The legal authority for regulating wetlands comes from the Clean Water Act, which forbids the “discharge of any pollutant” into the “navigable waters of the United States.” Since the late 1970s, the EPA and the Army Corps of Engineers have claimed broad authority to protect wetlands, even when they are not connected to rivers or lakes. As the Sacketts learned, putting gravel on a dry lot amounts to “discharging pollutants” into the “waters of the United States” if the lot is deemed to be wetlands.

They might get a friendlier reception from the Supreme Court. Justice Antonin Scalia once complained that the EPA has used its authority over wetlands to claim control over an “immense” area of the nation, “including half of Alaska and an area the size of California in the lower 48 states.”
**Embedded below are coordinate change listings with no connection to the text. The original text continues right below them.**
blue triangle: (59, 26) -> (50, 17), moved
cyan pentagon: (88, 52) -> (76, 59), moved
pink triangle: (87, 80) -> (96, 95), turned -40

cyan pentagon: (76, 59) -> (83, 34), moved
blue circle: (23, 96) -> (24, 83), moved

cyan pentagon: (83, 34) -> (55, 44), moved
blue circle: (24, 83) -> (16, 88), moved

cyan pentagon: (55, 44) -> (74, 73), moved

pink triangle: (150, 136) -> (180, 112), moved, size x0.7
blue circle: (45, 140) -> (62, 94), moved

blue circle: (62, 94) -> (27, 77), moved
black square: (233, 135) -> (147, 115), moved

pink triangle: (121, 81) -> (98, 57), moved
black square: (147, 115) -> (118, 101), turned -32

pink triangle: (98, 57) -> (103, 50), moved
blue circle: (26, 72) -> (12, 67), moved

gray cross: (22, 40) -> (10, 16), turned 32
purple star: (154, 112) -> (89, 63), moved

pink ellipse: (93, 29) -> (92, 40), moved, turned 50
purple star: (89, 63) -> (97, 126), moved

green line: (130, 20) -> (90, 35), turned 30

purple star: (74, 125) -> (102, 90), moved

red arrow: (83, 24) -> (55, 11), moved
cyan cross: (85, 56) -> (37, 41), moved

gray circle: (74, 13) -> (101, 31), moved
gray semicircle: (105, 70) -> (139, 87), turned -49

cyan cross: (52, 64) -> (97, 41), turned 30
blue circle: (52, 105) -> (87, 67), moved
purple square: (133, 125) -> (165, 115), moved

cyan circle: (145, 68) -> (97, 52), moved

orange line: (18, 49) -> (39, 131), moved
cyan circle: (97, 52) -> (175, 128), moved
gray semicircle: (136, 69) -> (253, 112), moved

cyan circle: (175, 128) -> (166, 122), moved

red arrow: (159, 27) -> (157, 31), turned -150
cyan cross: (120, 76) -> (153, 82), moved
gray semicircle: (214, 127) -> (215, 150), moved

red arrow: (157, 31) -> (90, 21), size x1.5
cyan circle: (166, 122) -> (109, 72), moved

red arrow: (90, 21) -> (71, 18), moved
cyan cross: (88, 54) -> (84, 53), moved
In a 2006 decision, Scalia and three other justices agreed that the EPA’s anti-pollution authority extended up rivers to free-flowing streams, but not to nearby marshy fields. Justice Anthony M. Kennedy, in a separate opinion, said the EPA could protect marshy fields or other wetlands, but only if it could show that filling them would harm nearby rivers or lakes.

The justices could not muster a five-member majority in 2006 to redefine the law on wetlands. As a result, the EPA kept in force its broad regulations on wetlands, as the Sacketts learned a year later.